The Product Collection format is the classic Sponsored Brands layout. It shows your brand logo, a custom headline, and two or three of your products in a row across the top of search results.

When to use: When you want to showcase specific products to customers searching for relevant keywords. This is the bread-and-butter format for most Sponsored Brands campaigns.

Landing page options: You can direct clicks to your Amazon Store, a Store sub-page, or a custom product listing page. Your Amazon Store is usually the best choice because it provides a branded shopping experience and lets customers browse your full catalog.

Creative tips: Your headline should include your brand name and the primary benefit or use case. For example, "BrandName - Premium Chef Knives Trusted by 50,000 Home Cooks." Feature your best-selling or highest-rated products in the ad to maximize click-through rates.

Store Spotlight

Store Spotlight ads feature your brand logo and three sub-pages from your Amazon Store, each with a custom image and label. When customers click on a sub-page, they go directly to that section of your Store.

When to use: When you have a diverse product line and want to showcase different categories. If your brand sells kitchen tools, outdoor gear, and fitness equipment, Store Spotlight lets you present each category with a dedicated image and label.

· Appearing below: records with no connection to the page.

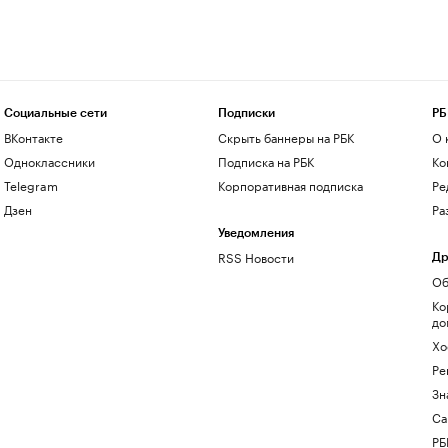
Социальные сети
Подписки
РБ
ВКонтакте
Скрыть баннеры на РБК
О 
Одноклассники
Подписка на РБК
Ко
Telegram
Корпоративная подписка
Ре
Дзен
Ра
Уведомления
RSS Новости
Др
Об
Ко
до
Хо
Ре
Зн
Са
РБ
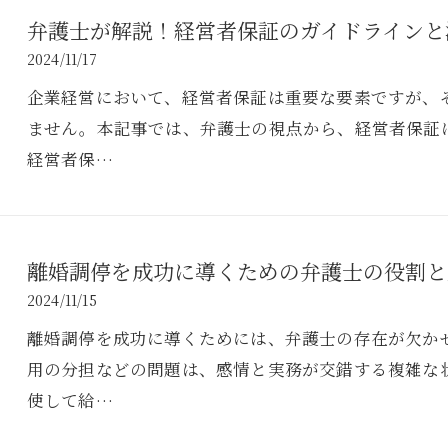
弁護士が解説！経営者保証のガイドラインと
2024/11/17
企業経営において、経営者保証は重要な要素ですが、
ません。本記事では、弁護士の視点から、経営者保証
経営者保…
離婚調停を成功に導くための弁護士の役割と
2024/11/15
離婚調停を成功に導くためには、弁護士の存在が欠か
用の分担などの問題は、感情と実務が交錯する複雑な
使して給…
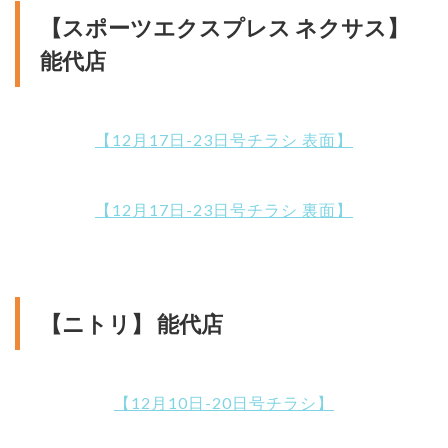
【スポーツエクスプレス ネクサス】
能代店
【12月17日-23日号チラシ 表面】
【12月17日-23日号チラシ 裏面】
【ニトリ】 能代店
【12月10日-20日号チラシ】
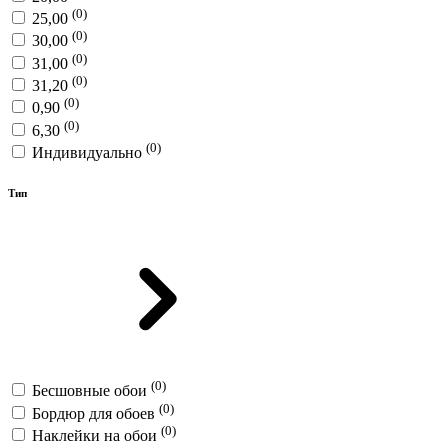
(0)
25,00
(0)
30,00
(0)
31,00
(0)
31,20
(0)
0,90
(0)
6,30
(0)
Индивидуально
Тип
(0)
Бесшовные обои
(0)
Бордюр для обоев
(0)
Наклейки на обои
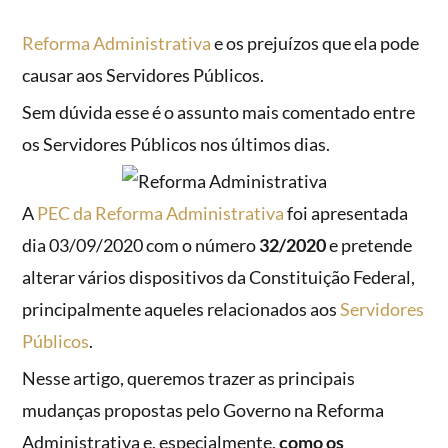
Reforma Administrativa
e os prejuízos que ela pode
causar aos Servidores Públicos.
Sem dúvida esse é o assunto mais comentado entre
os Servidores Públicos nos últimos dias.
A
PEC da Reforma Administrativa
foi apresentada
dia 03/09/2020 com o número
32/2020
e pretende
alterar vários dispositivos da Constituição Federal,
principalmente aqueles relacionados aos
Servidores
Públicos
.
Nesse artigo, queremos trazer as principais
mudanças propostas pelo Governo na Reforma
Administrativa e, especialmente,
como os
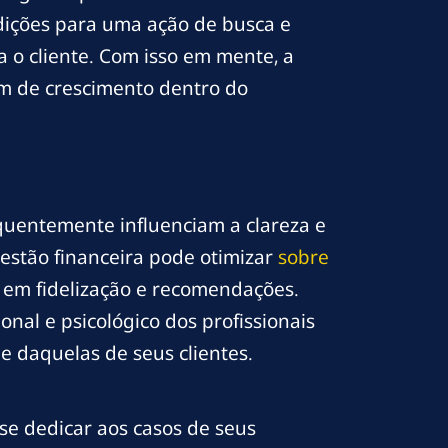
ndições para uma ação de busca e
 o cliente. Com isso em mente, a
m de crescimento dentro do
requentemente influenciam a clareza e
estão financeira pode otimizar
sobre
o em fidelização e recomendações.
nal e psicológico dos profissionais
e daquelas de seus clientes.
se dedicar aos casos de seus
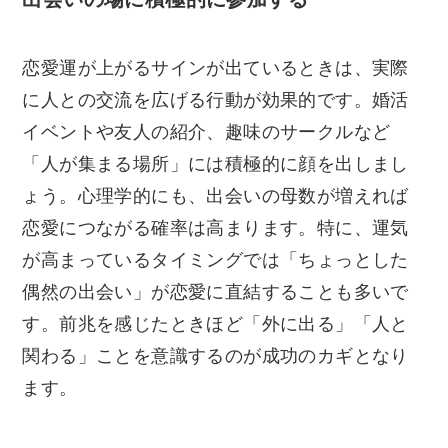
恋愛運が上がるサインが出ているときは、実際
に人との交流を広げる行動が効果的です。婚活
イベントや友人の紹介、趣味のサークルなど
「人が集まる場所」には積極的に顔を出しまし
ょう。心理学的にも、出会いの母数が増えれば
恋愛につながる確率は高まります。特に、運気
が高まっているタイミングでは「ちょっとした
偶然の出会い」が恋愛に直結することも多いで
す。前兆を感じたときほど「外に出る」「人と
関わる」ことを意識するのが成功のカギとなり
ます。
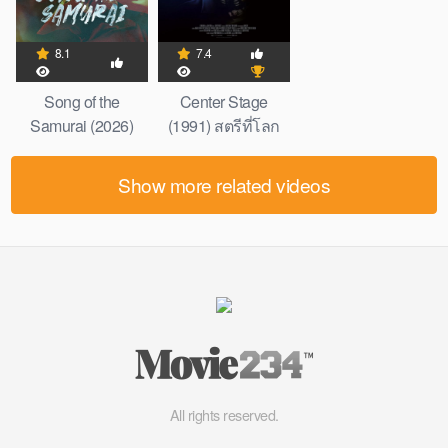
8.1
7.4
Song of the
Center Stage
Samurai (2026)
(1991) สตรีที่โลก
บทเพลงแห่งซามูไร
แกล้งให้แพงน้ำตา
Show more related videos
All rights reserved.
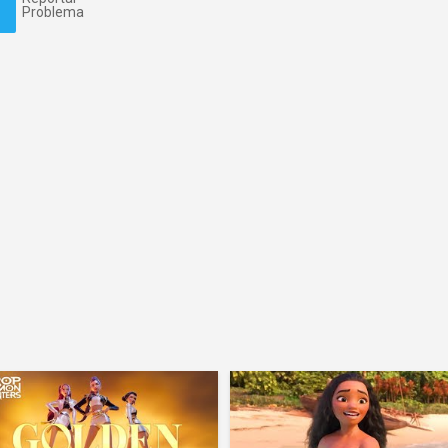
Problema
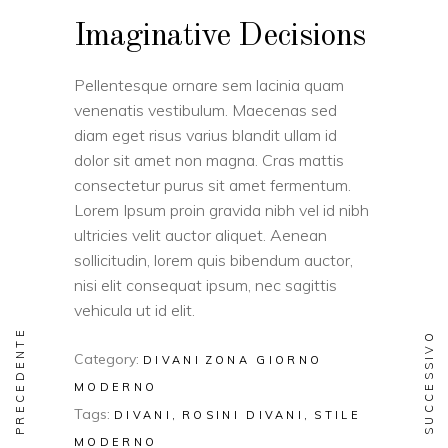
Imaginative Decisions
Pellentesque ornare sem lacinia quam
venenatis vestibulum. Maecenas sed
diam eget risus varius blandit ullam id
dolor sit amet non magna. Cras mattis
consectetur purus sit amet fermentum.
Lorem Ipsum proin gravida nibh vel id nibh
ultricies velit auctor aliquet. Aenean
sollicitudin, lorem quis bibendum auctor,
nisi elit consequat ipsum, nec sagittis
vehicula ut id elit.
PRECEDENTE
SUCCESSIVO
Category:
DIVANI
ZONA GIORNO
MODERNO
Tags:
DIVANI
ROSINI DIVANI
STILE
MODERNO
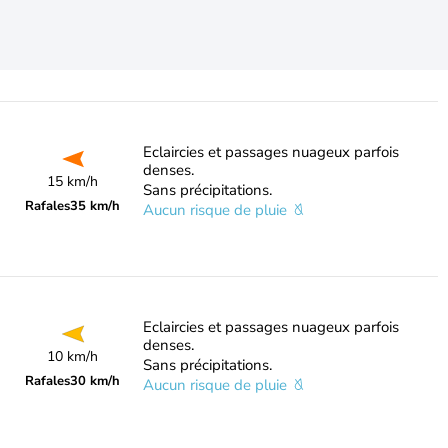
Eclaircies et passages nuageux parfois
denses.
15 km/h
Sans précipitations.
Rafales
35 km/h
Aucun risque de pluie
Eclaircies et passages nuageux parfois
denses.
10 km/h
Sans précipitations.
Rafales
30 km/h
Aucun risque de pluie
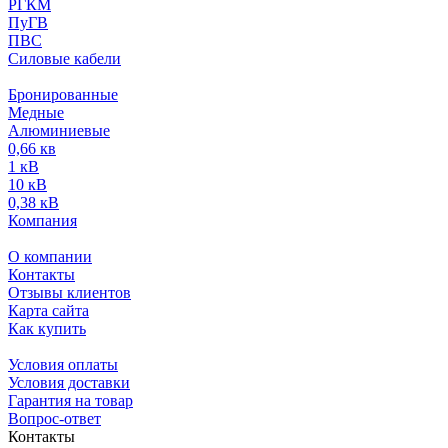
РГКМ
ПуГВ
ПВС
Силовые кабели
Бронированные
Медные
Алюминиевые
0,66 кв
1 кВ
10 кВ
0,38 кВ
Компания
О компании
Контакты
Отзывы клиентов
Карта сайта
Как купить
Условия оплаты
Условия доставки
Гарантия на товар
Вопрос-ответ
Контакты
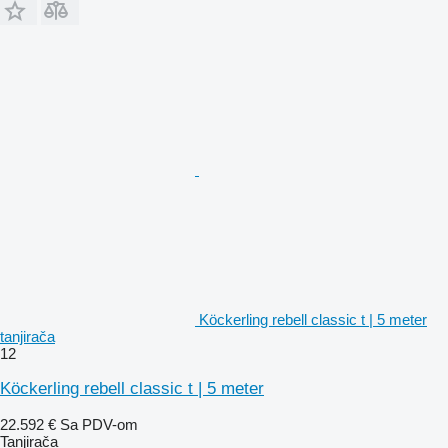
Köckerling rebell classic t | 5 meter
tanjirača
12
Köckerling rebell classic t | 5 meter
22.592 €
Sa PDV-om
Tanjirača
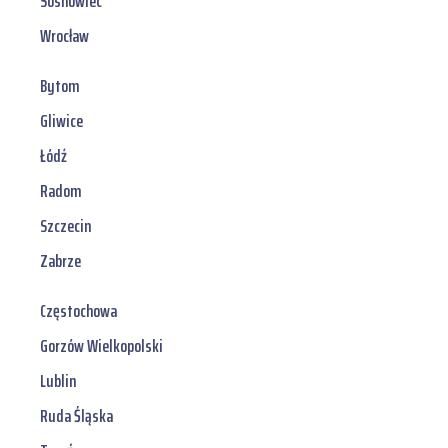
Sosnowiec
Wrocław
Bytom
Gliwice
Łódź
Radom
Szczecin
Zabrze
Częstochowa
Gorzów Wielkopolski
Lublin
Ruda Śląska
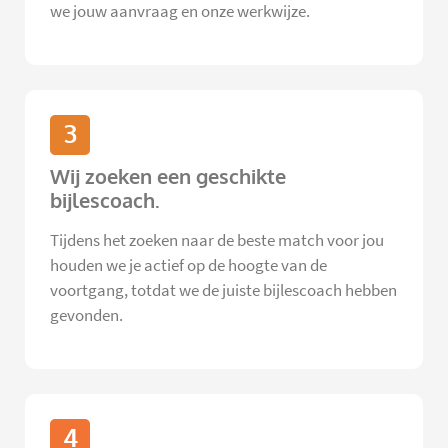
we jouw aanvraag en onze werkwijze.
3
Wij zoeken een geschikte
bijlescoach.
Tijdens het zoeken naar de beste match voor jou
houden we je actief op de hoogte van de
voortgang, totdat we de juiste bijlescoach hebben
gevonden.
4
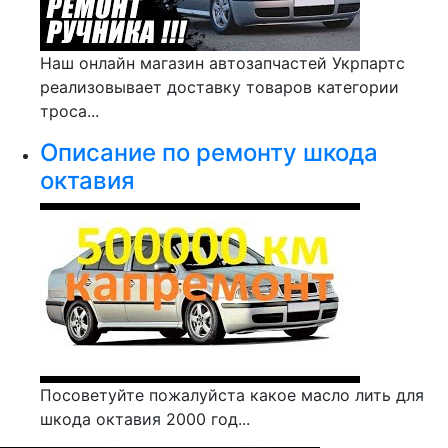
Наш онлайн магазин автозапчастей Укрпартс
реализовывает доставку товаров категории
троса...
Описание по ремонту шкода
октавия
Посоветуйте пожалуйста какое масло лить для
шкода октавия 2000 год...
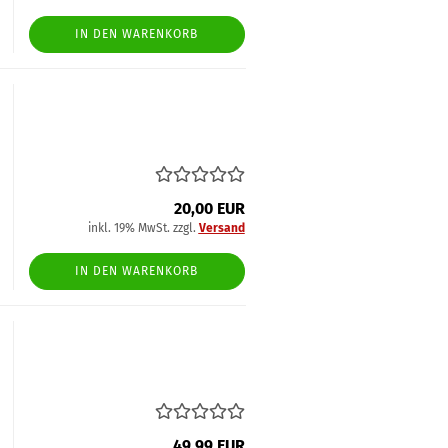
IN DEN WARENKORB
20,00 EUR
inkl. 19% MwSt. zzgl.
Versand
IN DEN WARENKORB
49,99 EUR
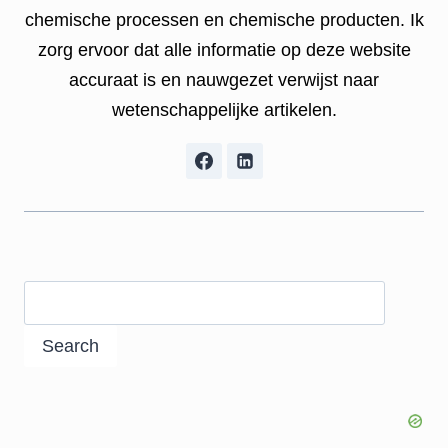
chemische processen en chemische producten. Ik
zorg ervoor dat alle informatie op deze website
accuraat is en nauwgezet verwijst naar
wetenschappelijke artikelen.
Search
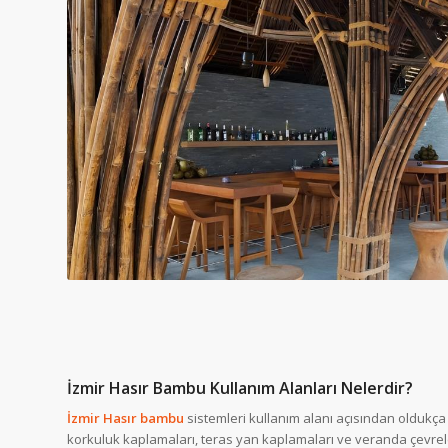
İzmir Hasır Bambu Kullanım Alanları Nelerdir?
İzmir Hasır bambu
sistemleri kullanım alanı açısından oldukça g
korkuluk kaplamaları, teras yan kaplamaları ve veranda çevreleri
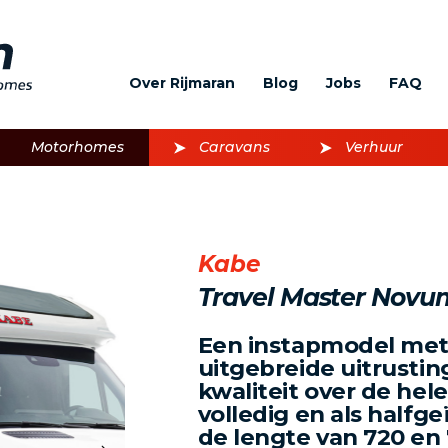
Over Rijmaran
Blog
Jobs
FAQ
Motorhomes
Caravans
Verhuur
Kabe
Travel Master Novu
Een instapmodel met
uitgebreide uitrustin
kwaliteit over de hele 
volledig en als halfg
de lengte van 720 en 
Volgende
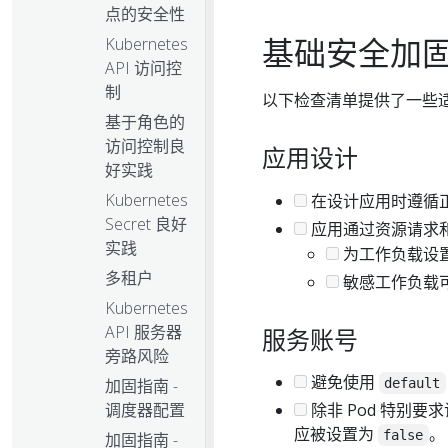
点的安全性
基础安全加
Kubernetes
API 访问控
制
以下检查清单提供了一些适用
基于角色的
访问控制良
应用设计
好实践
Kubernetes
在设计应用时遵循
Secret 良好
应用通过资源请求
实践
为工作负载设
多租户
敏感工作负载可
Kubernetes
API 服务器
服务账号
旁路风险
避免使用
加固指南 -
default
调度器配置
除非 Pod 特别要求访
应被设置为
。
false
加固指南 -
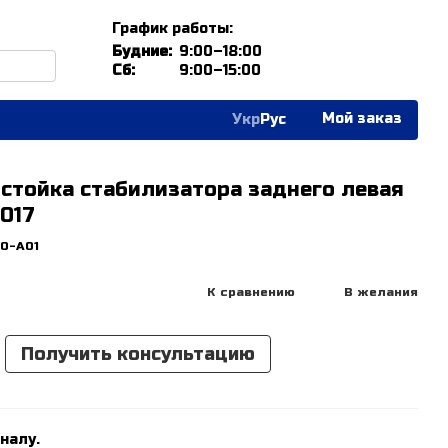
График работы:
Будние:
9:00–18:00
Сб:
9:00–15:00
Мой заказ
Укр
Рус
стойка стабилизатора заднего левая
2017
A0-A01
К сравнению
В желания
Получить консультацию
налу.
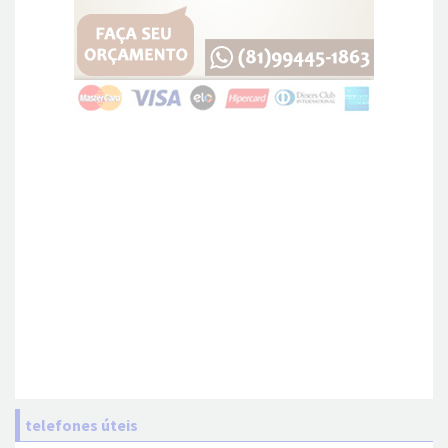
telefones úteis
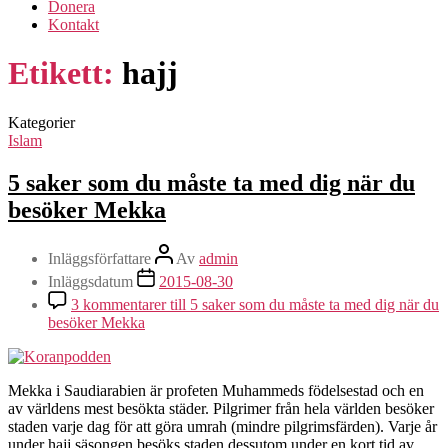
Donera
Kontakt
Etikett:
hajj
Kategorier
Islam
5 saker som du måste ta med dig när du
besöker Mekka
Inläggsförfattare
Av
admin
Inläggsdatum
2015-08-30
3 kommentarer
till 5 saker som du måste ta med dig när du
besöker Mekka
Mekka i Saudiarabien är profeten Muhammeds födelsestad och en
av världens mest besökta städer. Pilgrimer från hela världen besöker
staden varje dag för att göra umrah (mindre pilgrimsfärden). Varje år
under hajj säsongen besöks staden dessutom under en kort tid av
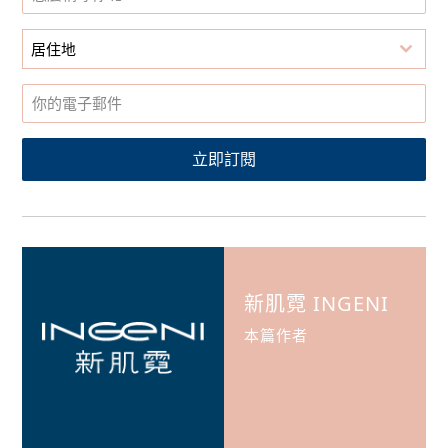
居住地
立即訂閱
新肌霓 INGENI
本篇作者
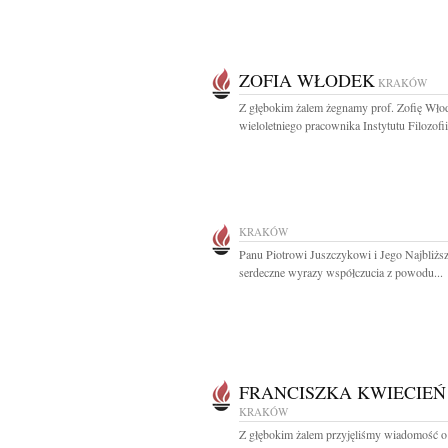
ZOFIA WŁODEK
KRAKÓW
Z głębokim żalem żegnamy prof. Zofię Wło
wieloletniego pracownika Instytutu Filozofii 
KRAKÓW
Panu Piotrowi Juszczykowi i Jego Najbliż
serdeczne wyrazy współczucia z powodu...
FRANCISZKA KWIECIEŃ
KRAKÓW
Z głębokim żalem przyjęliśmy wiadomość o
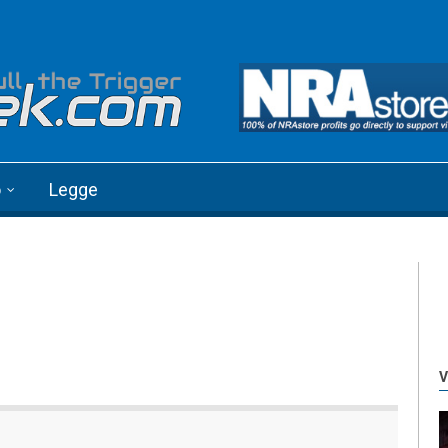
o
Legge
V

Creative tips: Use lifestyle images for each sub-page rather than product shots. The images should convey the lifestyle associated with each product category. Labels should be short and descriptive, like "Chef's Collection" or "Outdoor Essentials."

Video ads show a short auto-playing video in search results, typically in a prominent mid-page placement. The video appears alongside a product listing, and customers can click either the video or the product to learn more.

When to use: When you have compelling video content that demonstrates your product's value proposition. Video ads consistently outperform static formats in terms of click-through rate and conversion rate because movement catches the eye and demonstration builds confidence.

Video best practices: Keep videos 15 to 30 seconds for optimal engagement. Show the product in use within the first 3 seconds. Include text overlays for viewers watching without sound, which is the default on Amazon. Highlight the key differentiator or benefit. End with a clear product shot and your brand name.

Production quality: Professional video production helps but is not required. Well-lit smartphone videos that clearly demonstrate the product can perform excellently. What matters most is that the video communicates value quickly and clearly.

Targeting Strategies

Sponsored Brands support keyword targeting and product targeting.

Keyword Targeting

You can target branded keywords (your own brand name), category keywords (generic terms like "chef knife"), and competitor brand keywords (other brand names in your category).

Branded keyword defense: Always run Sponsored Brands on your own brand name. If you do not, competitors will bid on your brand name and capture customers who are specifically searching for your products. The cost of defending your brand name is low because your relevance score is high, resulting in low CPCs.

Category keyword capture: Target high-volume category keywords to capture top-of-funnel shoppers. These customers are browsing the category without a specific brand in mind, and your Sponsored Brands ad can be their first impression of your brand.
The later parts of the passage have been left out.